From the Telluride Daily Planet:
Down main street they came, wearing Brooks Brothers and waving signs that declared “Straight is Great,” and “Adam and Eve, not Adam and Steve.” They were the Straight Pride brigade, and they high-stepped through Telluride’s Fourth of July parade like the Republican National Dance Troupe.
The Straight Priders say it was all a joke, and indeed, they won second place in the parade’s humor category. But some people aren’t laughing, saying they sniffed a whiff of anti-gay sentiment in the group’s shtick.
A whiff? The stench is a bit stronger than that.
You can head on over to the link above to read the overwhelming response of the citizens of Telluride to the homophobic act. Here's a bit:
In letters to the editor, residents called the skit “highly offensive and completely inappropriate,” a “hate group,” a “hate float,” and asked the marchers to apologize. In the Straight Pride baseball caps and pro-heterosexual signs, they didn’t see a joke, but something darker.
“They were clearly nothing more than an anti-gay hate group,” wrote Gretchen Norham, a Boulder resident who watched the parade. “Shame on this group. Shame on the judges. I expected better from people in Telluride.”

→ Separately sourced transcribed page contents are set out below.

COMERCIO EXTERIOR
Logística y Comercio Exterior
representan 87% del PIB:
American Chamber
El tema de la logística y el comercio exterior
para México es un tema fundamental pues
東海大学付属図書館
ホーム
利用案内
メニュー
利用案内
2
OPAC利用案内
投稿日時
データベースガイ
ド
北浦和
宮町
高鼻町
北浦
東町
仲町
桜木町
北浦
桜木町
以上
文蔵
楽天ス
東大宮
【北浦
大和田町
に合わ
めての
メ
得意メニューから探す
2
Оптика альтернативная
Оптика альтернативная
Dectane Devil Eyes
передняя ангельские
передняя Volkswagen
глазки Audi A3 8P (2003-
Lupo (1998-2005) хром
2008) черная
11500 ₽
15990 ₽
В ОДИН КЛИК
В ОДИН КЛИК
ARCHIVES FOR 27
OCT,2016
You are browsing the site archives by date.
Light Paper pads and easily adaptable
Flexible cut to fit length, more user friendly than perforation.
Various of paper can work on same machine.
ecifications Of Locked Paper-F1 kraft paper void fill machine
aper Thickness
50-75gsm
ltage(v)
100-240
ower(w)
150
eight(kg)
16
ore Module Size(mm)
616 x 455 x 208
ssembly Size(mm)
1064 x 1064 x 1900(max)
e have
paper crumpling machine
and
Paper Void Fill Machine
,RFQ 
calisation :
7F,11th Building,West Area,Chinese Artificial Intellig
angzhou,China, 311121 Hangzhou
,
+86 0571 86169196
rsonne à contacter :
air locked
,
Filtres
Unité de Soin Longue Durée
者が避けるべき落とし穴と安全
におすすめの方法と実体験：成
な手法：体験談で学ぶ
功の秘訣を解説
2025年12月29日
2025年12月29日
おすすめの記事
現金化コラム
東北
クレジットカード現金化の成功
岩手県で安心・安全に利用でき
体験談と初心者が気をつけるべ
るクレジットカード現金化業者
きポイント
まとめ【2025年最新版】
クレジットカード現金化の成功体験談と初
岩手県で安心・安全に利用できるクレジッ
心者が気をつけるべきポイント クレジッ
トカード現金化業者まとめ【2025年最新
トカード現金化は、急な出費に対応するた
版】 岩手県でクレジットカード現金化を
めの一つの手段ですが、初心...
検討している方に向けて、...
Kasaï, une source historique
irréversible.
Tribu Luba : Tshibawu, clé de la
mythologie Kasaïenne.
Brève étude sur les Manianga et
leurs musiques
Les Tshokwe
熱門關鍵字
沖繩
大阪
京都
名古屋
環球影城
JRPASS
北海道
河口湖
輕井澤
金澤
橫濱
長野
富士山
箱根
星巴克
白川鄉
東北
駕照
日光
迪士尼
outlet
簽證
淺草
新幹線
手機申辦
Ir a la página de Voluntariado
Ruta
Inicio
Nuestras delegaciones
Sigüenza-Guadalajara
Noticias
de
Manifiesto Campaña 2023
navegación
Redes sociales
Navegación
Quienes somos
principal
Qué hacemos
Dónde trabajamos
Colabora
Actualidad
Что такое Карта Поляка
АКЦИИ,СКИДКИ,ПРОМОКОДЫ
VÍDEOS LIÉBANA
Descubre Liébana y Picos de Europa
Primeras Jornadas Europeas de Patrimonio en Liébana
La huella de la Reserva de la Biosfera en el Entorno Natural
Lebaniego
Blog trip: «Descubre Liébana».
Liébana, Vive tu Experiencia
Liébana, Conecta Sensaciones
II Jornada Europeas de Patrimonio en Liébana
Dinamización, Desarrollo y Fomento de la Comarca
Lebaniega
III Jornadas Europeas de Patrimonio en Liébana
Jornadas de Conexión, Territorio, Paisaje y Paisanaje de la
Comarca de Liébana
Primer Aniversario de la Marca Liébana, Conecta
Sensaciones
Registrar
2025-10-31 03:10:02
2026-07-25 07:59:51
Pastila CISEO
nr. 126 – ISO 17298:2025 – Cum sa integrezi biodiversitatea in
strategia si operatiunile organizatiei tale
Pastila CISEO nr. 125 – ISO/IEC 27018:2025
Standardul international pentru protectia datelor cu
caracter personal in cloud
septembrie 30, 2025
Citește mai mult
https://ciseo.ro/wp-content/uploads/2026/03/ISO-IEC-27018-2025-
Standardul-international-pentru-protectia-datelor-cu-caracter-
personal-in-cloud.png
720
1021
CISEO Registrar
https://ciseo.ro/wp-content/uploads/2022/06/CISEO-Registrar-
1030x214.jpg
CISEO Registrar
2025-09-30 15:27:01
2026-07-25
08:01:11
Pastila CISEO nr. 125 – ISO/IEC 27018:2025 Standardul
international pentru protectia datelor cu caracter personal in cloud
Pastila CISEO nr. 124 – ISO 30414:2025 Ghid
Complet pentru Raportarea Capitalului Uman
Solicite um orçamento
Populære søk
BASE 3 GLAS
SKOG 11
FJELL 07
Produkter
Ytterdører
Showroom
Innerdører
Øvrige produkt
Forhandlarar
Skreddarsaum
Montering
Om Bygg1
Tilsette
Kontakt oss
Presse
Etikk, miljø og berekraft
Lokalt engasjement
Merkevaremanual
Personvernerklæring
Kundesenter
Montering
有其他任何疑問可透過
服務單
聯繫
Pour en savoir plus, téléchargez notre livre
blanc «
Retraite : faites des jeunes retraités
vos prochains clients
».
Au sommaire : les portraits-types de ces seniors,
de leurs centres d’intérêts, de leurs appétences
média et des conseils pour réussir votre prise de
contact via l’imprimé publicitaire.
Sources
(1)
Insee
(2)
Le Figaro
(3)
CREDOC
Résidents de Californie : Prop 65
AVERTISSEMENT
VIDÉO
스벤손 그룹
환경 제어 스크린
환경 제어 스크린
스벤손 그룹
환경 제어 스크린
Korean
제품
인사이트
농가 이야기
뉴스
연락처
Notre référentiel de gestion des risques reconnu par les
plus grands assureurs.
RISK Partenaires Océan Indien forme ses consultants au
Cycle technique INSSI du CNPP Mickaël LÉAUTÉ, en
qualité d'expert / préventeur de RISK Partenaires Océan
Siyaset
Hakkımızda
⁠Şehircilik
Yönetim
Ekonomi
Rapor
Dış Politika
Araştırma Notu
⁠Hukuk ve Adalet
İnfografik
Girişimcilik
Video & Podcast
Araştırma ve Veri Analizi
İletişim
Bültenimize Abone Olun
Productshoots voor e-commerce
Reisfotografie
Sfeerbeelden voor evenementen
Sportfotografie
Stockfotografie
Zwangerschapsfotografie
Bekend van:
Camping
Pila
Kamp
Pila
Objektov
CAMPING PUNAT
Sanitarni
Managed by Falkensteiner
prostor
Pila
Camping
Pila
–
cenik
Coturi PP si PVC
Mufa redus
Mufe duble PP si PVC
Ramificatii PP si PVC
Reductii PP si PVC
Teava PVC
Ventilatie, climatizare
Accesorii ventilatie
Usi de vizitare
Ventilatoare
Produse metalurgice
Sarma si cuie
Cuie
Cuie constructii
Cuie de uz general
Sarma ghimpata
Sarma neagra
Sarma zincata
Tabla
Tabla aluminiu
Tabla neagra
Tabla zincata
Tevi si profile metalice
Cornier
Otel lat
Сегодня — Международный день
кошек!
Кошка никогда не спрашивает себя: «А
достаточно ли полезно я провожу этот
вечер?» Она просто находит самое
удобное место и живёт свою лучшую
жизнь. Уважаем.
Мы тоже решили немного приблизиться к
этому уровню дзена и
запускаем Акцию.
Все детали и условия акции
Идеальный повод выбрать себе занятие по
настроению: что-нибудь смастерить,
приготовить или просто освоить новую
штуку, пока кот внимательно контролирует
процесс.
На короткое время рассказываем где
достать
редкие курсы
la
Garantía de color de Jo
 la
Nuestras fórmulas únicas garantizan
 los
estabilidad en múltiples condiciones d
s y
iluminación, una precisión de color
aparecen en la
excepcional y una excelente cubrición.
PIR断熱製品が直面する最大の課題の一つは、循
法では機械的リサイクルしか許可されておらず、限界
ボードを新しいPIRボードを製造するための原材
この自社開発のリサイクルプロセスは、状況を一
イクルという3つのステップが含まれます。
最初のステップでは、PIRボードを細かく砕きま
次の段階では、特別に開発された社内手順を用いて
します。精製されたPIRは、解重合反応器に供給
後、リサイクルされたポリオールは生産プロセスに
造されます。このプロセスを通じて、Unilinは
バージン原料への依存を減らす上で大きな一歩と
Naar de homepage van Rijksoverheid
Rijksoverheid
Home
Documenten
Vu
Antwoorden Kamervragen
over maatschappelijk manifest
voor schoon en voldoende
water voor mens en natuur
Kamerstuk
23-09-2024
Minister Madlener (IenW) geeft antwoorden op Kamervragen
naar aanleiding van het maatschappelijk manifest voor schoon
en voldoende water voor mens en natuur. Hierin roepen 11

This kind of humor is always messy, and it seems like some people think they can get away with saying anything as long as it's funny. If you point out that something is homophobic, these sorts will say it's just a joke as if you're the one with the problem, and that for some reason not being able to find the humor in parroting homophobia is some sort of deficiency in the listener.
“I thought it was going to be a funny idea, so I was up for it,” [one marcher] said. “A lot of people are misconstruing it. It was, first and foremost, a joke. It was not homophobic.”
Why can't it be both? There are homophobic jokes. Of course, he feels that he's able to monopolize interpretation of this act (we misconstrue; he properly construes) without taking into consideration the history of violent heterosexual supremacy. The signs that they were carrying, which said things like "Not in my backdoor" or "Adam and Eve, not Adam and Steve", aren't new messages at all. There a context to this, and just because the marchers didn't realize it, chose to ignore it, or embraced it, doesn't mean that it doesn't exist and that it doesn't have power to those trying to enjoy the parade.
But Ethan Hale, who marched with the Straight Priders, said there was nothing malicious behind the skit, and that it was a satire of the over-the-top gay pride parades in cities like New York or San Francisco.[...]
On July 4, a dozen Telluride residents suffered into polyester pants and scratchy sweaters, combed their hair flat and slipped on loafers and pumps to become the Straight Pride marchers. They whooped and waved and kissed in the middle of main street (girls kissing boys, naturally).
Kissing the same sex in the street is an act of defiance against often violent compulsory heterosexuality. Mocking that gesture erases that history of violence and makes fun of actions that challenge conformity and heteropatriarchy (you know, the good parts of Pride that are often forgotten even by our own). It might be all a part of their ironic stance, but when you ironically present something that's important to people or something that hurts people, it only compounds the rhetorical violence.
But maybe it is about humor. Said one marcher:
Our entry number in the parade was four — funny. Four. Funny.
With a sense of humor like that, I can't imagine why these people failed to impress the locals!